On le constate : la balance incline d’un côté ou de l’autre selon le point de vue adopté. Elle hésite de même lorsqu’on s’intéresse au rat métaphorique dans ses rapports avec l’humain. Mais le négatif pèse sans doute le plus lourd.

Quand l’humain est qualifié de rat, le mot désigne un avare ou un cupide ou un gaspilleur ou un destructeur. Ou encore un fouineur. L’homme est aussi capable de s’ennuyer comme un rat mort. Souhaitons pour lui que son logement ne rappelle pas à un trou à rats. Que les traits de son visage n’évoquent pas une face de rat. Sans laisser de côté le rat d’hôtel qui s’introduit dans les chambres pour dévaliser l’occupant. Tous ces emplois du rat ne contribuent pas à sa gloire.

En plus souriant, être « comme un rat en paille », c’est se trouver vraiment à l’aise, être dans son élément. Quant à la personne qui s’entend appeler « mon petit rat », elle ne prend pas la mouche, mais trouve ce « rat » gratifiant. Et qui n’aura pas plutôt de la bienveillance que de l’animosité pour les petits rats de l’opéra ? Et qui reprochera au rat de bibliothèque de passer du temps à compulser des livres, même si cela sous-entend qu’il cherche un peu trop la petite bête ?

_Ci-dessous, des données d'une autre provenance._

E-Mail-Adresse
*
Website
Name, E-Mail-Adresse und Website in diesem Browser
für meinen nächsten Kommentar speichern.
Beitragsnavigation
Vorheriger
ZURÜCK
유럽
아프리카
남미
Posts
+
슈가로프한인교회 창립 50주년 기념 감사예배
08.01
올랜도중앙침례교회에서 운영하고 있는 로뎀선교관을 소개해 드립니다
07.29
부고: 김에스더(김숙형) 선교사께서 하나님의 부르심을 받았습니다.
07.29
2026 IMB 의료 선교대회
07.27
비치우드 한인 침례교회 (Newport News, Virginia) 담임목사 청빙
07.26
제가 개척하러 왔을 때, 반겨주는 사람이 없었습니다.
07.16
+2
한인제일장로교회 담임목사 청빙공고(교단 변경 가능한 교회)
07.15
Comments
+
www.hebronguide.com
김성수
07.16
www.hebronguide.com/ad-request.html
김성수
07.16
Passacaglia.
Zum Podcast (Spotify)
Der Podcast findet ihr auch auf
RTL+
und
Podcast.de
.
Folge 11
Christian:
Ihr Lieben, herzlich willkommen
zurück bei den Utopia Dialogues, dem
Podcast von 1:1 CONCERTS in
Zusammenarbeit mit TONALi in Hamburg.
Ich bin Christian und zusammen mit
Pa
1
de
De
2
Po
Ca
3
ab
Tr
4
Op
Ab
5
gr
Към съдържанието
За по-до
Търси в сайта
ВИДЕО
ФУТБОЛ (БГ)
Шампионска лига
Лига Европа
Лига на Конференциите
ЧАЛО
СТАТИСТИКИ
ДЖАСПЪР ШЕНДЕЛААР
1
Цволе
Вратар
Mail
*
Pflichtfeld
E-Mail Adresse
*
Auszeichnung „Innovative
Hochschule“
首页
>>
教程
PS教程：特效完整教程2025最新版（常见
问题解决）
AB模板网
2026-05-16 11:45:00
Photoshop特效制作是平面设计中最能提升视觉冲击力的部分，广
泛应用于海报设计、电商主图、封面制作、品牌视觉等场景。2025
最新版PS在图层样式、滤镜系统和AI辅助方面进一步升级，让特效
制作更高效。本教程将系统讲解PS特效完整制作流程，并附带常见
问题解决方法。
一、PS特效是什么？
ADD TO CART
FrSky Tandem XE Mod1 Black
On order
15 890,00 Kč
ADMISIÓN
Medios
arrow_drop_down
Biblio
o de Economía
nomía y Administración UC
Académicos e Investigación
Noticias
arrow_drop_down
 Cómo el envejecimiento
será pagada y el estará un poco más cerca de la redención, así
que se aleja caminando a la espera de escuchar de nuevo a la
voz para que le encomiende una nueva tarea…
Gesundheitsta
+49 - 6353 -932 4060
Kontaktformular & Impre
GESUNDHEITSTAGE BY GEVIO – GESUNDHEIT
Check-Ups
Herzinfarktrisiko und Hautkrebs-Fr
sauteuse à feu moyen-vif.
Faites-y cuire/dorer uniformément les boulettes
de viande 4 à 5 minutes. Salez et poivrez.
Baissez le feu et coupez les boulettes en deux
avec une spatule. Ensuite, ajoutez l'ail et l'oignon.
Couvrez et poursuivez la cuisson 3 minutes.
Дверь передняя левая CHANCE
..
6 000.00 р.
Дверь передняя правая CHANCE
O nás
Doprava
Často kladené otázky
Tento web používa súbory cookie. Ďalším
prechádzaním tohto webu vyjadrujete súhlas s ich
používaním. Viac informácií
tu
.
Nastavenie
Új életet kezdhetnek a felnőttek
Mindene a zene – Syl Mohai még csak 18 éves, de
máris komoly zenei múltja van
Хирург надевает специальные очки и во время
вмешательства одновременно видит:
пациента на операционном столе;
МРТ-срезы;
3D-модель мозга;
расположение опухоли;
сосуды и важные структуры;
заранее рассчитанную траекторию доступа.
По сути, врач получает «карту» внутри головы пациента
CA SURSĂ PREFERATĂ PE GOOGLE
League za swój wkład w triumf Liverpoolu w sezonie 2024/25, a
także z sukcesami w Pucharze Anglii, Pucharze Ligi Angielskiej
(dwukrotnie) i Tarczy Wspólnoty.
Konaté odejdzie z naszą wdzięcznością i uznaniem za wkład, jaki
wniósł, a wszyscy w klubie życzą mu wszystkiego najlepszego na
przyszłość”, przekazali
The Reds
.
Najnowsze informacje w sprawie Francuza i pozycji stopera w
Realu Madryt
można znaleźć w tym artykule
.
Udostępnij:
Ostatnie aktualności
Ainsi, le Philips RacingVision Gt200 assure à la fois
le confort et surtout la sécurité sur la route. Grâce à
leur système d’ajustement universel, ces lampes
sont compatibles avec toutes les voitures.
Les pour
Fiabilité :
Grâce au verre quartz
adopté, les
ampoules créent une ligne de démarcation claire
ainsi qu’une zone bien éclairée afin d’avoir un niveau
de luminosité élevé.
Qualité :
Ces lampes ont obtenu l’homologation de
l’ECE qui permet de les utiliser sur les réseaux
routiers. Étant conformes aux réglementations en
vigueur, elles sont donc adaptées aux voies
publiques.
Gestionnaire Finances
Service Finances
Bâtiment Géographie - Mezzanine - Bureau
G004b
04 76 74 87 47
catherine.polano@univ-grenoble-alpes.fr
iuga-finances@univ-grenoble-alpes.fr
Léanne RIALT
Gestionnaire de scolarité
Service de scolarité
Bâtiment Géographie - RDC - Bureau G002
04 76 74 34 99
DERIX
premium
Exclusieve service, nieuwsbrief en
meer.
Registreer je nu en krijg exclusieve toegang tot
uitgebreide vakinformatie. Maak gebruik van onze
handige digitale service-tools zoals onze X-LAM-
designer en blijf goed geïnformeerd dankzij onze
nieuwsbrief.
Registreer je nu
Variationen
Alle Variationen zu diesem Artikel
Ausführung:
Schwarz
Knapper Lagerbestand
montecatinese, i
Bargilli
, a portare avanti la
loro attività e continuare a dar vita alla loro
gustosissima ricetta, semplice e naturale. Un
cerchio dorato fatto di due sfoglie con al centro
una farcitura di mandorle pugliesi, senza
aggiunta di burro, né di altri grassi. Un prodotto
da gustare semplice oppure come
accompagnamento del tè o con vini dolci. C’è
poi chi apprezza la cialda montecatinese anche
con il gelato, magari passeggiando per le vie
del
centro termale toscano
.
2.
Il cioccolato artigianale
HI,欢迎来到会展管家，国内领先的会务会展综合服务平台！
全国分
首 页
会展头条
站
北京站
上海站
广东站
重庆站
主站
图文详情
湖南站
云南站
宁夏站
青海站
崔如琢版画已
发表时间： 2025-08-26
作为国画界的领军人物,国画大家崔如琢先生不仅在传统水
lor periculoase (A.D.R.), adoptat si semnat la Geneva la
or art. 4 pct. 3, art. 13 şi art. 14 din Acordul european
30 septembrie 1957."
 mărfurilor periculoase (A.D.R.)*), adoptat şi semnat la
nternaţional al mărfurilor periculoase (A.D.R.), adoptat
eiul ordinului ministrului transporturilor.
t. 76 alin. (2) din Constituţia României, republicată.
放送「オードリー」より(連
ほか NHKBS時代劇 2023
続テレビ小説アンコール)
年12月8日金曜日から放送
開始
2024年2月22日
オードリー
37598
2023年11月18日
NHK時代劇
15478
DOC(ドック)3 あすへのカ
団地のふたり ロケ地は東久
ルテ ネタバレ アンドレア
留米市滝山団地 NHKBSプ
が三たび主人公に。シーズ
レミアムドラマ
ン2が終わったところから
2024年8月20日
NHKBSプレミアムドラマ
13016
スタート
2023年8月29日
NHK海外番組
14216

Que dire si les bibliothèques perdent de leur aura sous les coups de boutoir du numérique ? Pourquoi ne pas suggérer des expressions nouvelles, comme « rat de web » ou « rat de réseaux » ? Cela enrichirait la panoplie des rats sympas.

Je ne sais pas quel impact ce va-et-vient entre les pôles négatif et positif peut avoir sur nous. Allons-nous pour la cause trouver plus attachant ou plus rébarbatif le rat que nous aurons vu traverser notre jardin comme une flèche ? Ce n’est pas sûr.

Et si nous préférions entendre là une invitation que nous lance le rat à nous méfier des positions extrêmes, pour privilégier la nuance et l’équilibre ? L’ambiance sur les réseaux sociaux n’y gagnerait-elle pas si y proliféraient les usagers préférant le rationnel à la ratonnade ?


[1]     https://blog.defi-ecologique.com/rat-utile/

Publié le 15 décembre 2023 dans la Libre Belgique, p.35, et sur le site de La Libre Belgique, le même jour à 12 h 37, sous le titre « Faut-il aimer ou détester les rats ? ».